Wednesday, 6 March 2013

Hair Hassels [UPDATE]: What Remington's Customer Services Did Next

Remington Ceramic Straight 230 straightener

Sorry I've not blogged in a while. I have been extremely busy preparing for an interview for promotion (this happened on Monday morning - I await the results...), and indulging my new obsession: The Walking Dead.

Anyway, I thought I should let you know what happened regarding my complaint to Remington's customer services team.

They (or rather, a "she") actually got back to me pretty quickly - less than a week after I sent off my suddenly-kapoot hair straighteners, I have a shiny replacement in my hands. Woo!

I'm less impressed with the letter that was included in my parcel though. Good customer service, at the end of the day, is about showing you care. I don't feel the letter I received indicated such - I've included my own commentary in pink.

Dear Ms Cole (it's 'Miss', actually),

Thank you for the return of your straighteners and accompanying letter. 

Your comments have been noted, and we would like to explain that your till receipt acts as your proof of purchase and guarantee, therefore without this we are under no obligation to assist you (That's the complete opposite of what the customer service representative said in her email to me...)
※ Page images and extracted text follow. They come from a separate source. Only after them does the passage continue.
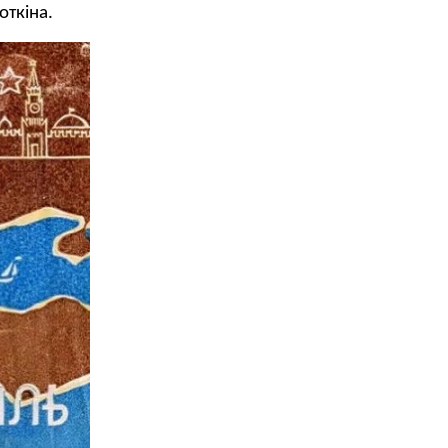
лоткіна.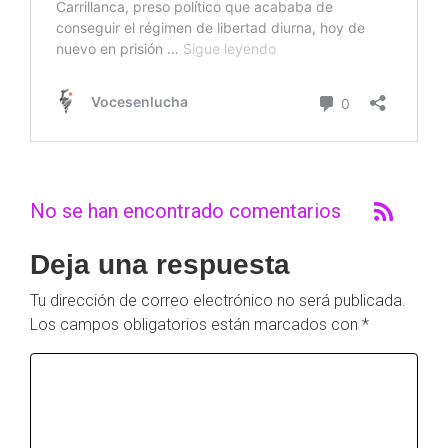
No se han encontrado comentarios
Deja una respuesta
Tu dirección de correo electrónico no será publicada.
Los campos obligatorios están marcados con
*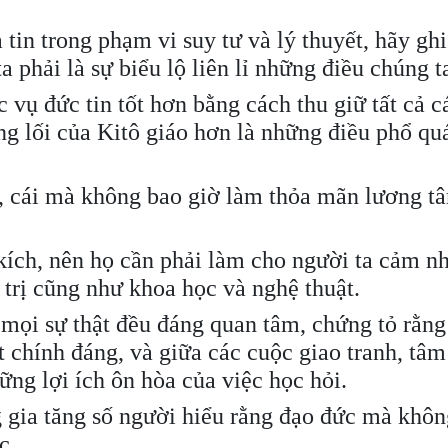
tin trong phạm vi suy tư và lý thuyết, hãy gh
 phải là sự biểu lộ liên lỉ những điều chúng ta
 vụ đức tin tốt hơn bằng cách thu giữ tất cả c
ng lối của Kitô giáo hơn là những điều phổ qu
i, cái mà không bao giờ làm thỏa mãn lương t
kích, nên họ cần phải làm cho người ta cảm n
 trị cũng như khoa học và nghệ thuật.
ả mọi sự thật đều đáng quan tâm, chứng tỏ rằn
ết chính đáng, và giữa các cuộc giao tranh, tâ
ững lợi ích ôn hòa của việc học hỏi.
 gia tăng số người hiểu rằng đạo đức mà khôn
c.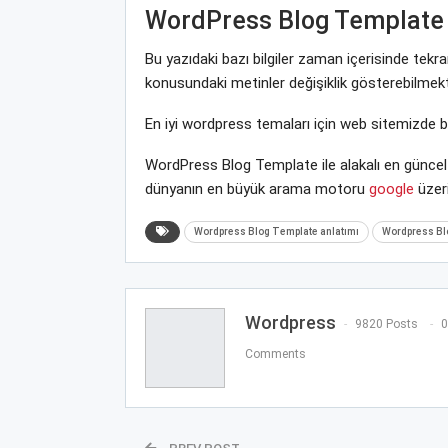
WordPress Blog Template
Bu yazıdaki bazı bilgiler zaman içerisinde tek
konusundaki metinler değişiklik gösterebilmekt
En iyi wordpress temaları için web sitemizde 
WordPress Blog Template ile alakalı en güncel 
dünyanın en büyük arama motoru
google
üzeri
Wordpress Blog Template anlatımı
Wordpress Blo
Wordpress
9820 Posts
0
Comments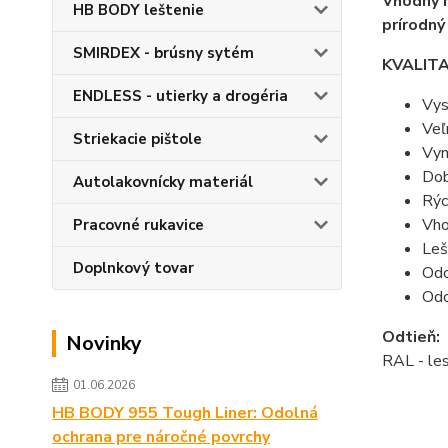
Vhodný n
HB BODY leštenie
prírodný
SMIRDEX - brúsny sytém
KVALIT
ENDLESS - utierky a drogéria
Vys
Veľ
Striekacie pištole
Vyn
Dob
Autolakovnícky materiál
Rýc
Vho
Pracovné rukavice
Leš
Doplnkový tovar
Odo
Odo
Odtieň:
Novinky
RAL - le
01.06.2026
HB BODY 955 Tough Liner: Odolná
ochrana pre náročné povrchy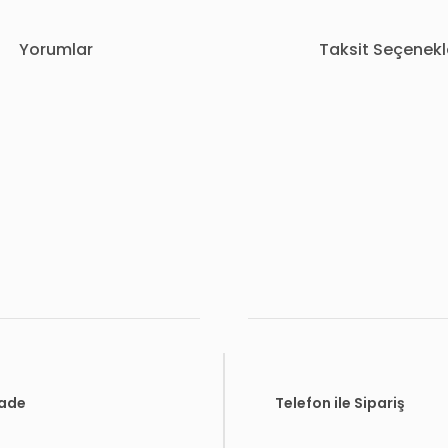
Yorumlar
Taksit Seçenekl
rda yetersiz gördüğünüz noktaları öneri formunu kullanarak tarafımıza i
Bu ürüne ilk yorumu siz yapın!
Yorum Yaz
İade
Telefon ile Sipariş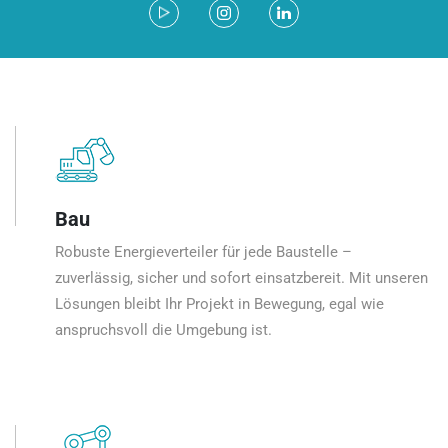
Bau
Robuste Energieverteiler für jede Baustelle –
zuverlässig, sicher und sofort einsatzbereit. Mit unseren
Lösungen bleibt Ihr Projekt in Bewegung, egal wie
anspruchsvoll die Umgebung ist.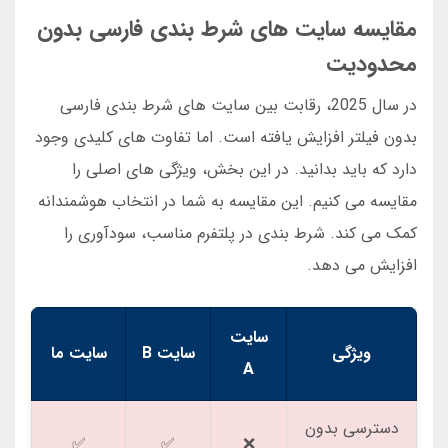
مقایسه سایت های شرط بندی فارسی بدون
محدودیت
در سال 2025، رقابت بین سایت های شرط بندی فارسی
بدون فیلتر افزایش یافته است. اما تفاوت های کلیدی وجود
دارد که باید بدانید. در این بخش، ویژگی های اصلی را
مقایسه می کنیم. این مقایسه به شما در انتخاب هوشمندانه
کمک می کند. شرط بندی در پلتفرم مناسب، سودآوری را
افزایش می دهد.
سایت
ویژگی
سایت B
سایت ما
A
دسترسی بدون
✅
✅
❌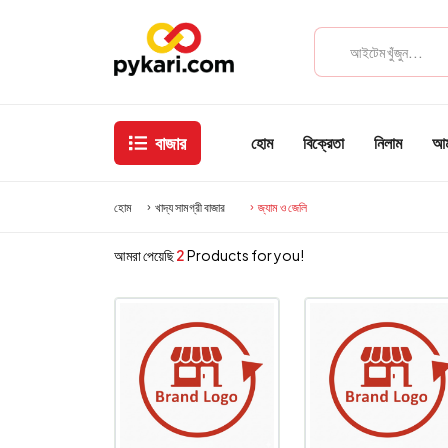
বাজার
হোম
বিক্রেতা
নিলাম
আমা
হোম
খাদ্য সামগ্রী বাজার
জ্যাম ও জেলি
আমরা পেয়েছি
2
Products for you!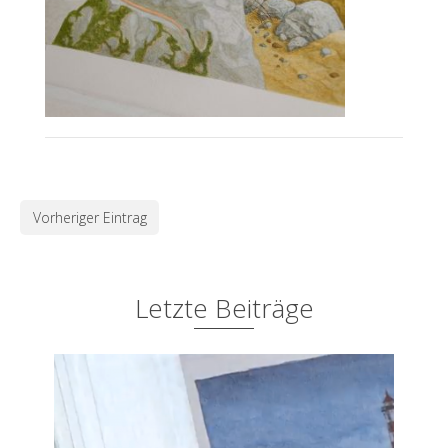
Vorheriger Eintrag
Letzte Beiträge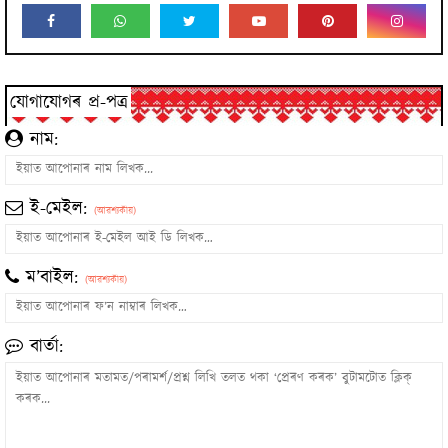
যোগাযোগৰ প্ৰ-পত্ৰ
নাম:
ই-মেইল:
(আৱশ্যকীয়)
ম’বাইল:
(আৱশ্যকীয়)
বাৰ্তা: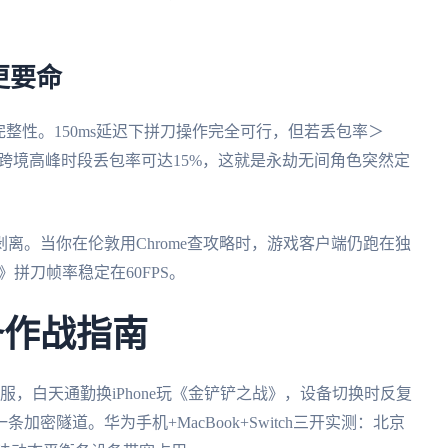
更要命
完整性。150ms延迟下拼刀操作完全可行，但若丢包率＞
跨境高峰时段丢包率可达15%，这就是永劫无间角色突然定
离。当你在伦敦用Chrome查攻略时，游戏客户端仍跑在独
拼刀帧率稳定在60FPS。
备作战指南
》国服，白天通勤换iPhone玩《金铲铲之战》，设备切换时反复
密隧道。华为手机+MacBook+Switch三开实测：北京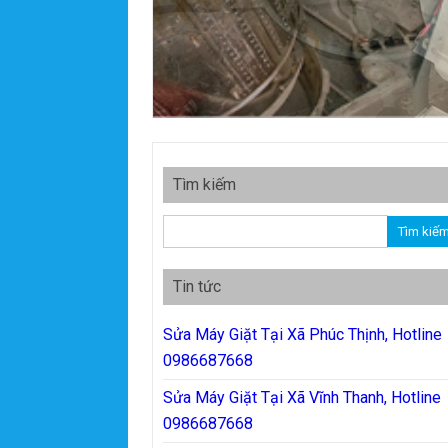
Tìm kiếm
Tìm kiếm cho:
Tin tức
Sửa Máy Giặt Tại Xã Phúc Thịnh, Hotline
0986687668
Sửa Máy Giặt Tại Xã Vĩnh Thanh, Hotline
0986687668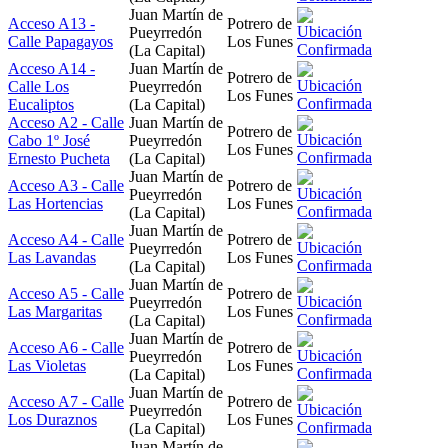
Juan Martín de
Acceso A13 -
Potrero de
Pueyrredón
Calle Papagayos
Los Funes
(La Capital)
Acceso A14 -
Juan Martín de
Potrero de
Calle Los
Pueyrredón
Los Funes
Eucaliptos
(La Capital)
Acceso A2 - Calle
Juan Martín de
Potrero de
Cabo 1º José
Pueyrredón
Los Funes
Ernesto Pucheta
(La Capital)
Juan Martín de
Acceso A3 - Calle
Potrero de
Pueyrredón
Las Hortencias
Los Funes
(La Capital)
Juan Martín de
Acceso A4 - Calle
Potrero de
Pueyrredón
Las Lavandas
Los Funes
(La Capital)
Juan Martín de
Acceso A5 - Calle
Potrero de
Pueyrredón
Las Margaritas
Los Funes
(La Capital)
Juan Martín de
Acceso A6 - Calle
Potrero de
Pueyrredón
Las Violetas
Los Funes
(La Capital)
Juan Martín de
Acceso A7 - Calle
Potrero de
Pueyrredón
Los Duraznos
Los Funes
(La Capital)
Juan Martín de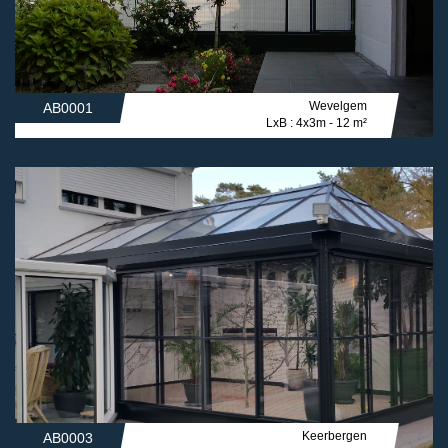
Wevelgem
AB0001
LxB : 4x3m - 12 m²
Keerbergen
AB0003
Having read through all previous correspondence (you clearly didn't, considering the above point...) I note that we did supply you with a freepost address (oh, is this the admittance your team member got it wrong?) so you could return the straighteners without incurring any postage costs and we have herewith enclosed a replacement pair of straighteners free of charge as a gesture of goodwill (read as: "gesture of LIES!"), which we are confident, will provide a satisfactory service (hopefully longer than four months this time...).

*A comma somewhere in this final paragraph wouldn't have gone amiss! 

*Also note that "sorry" (or an equivalent) is not mentioned anywhere, in relation to the fact the straighteners broke after just four months of typical use! 

I love a good moan, can you tell? ;]

Oh well. At least Remington* replaced them for me.   

*Actually, a representative from Russell Hobbs did, according to the letter. Why...I have no idea.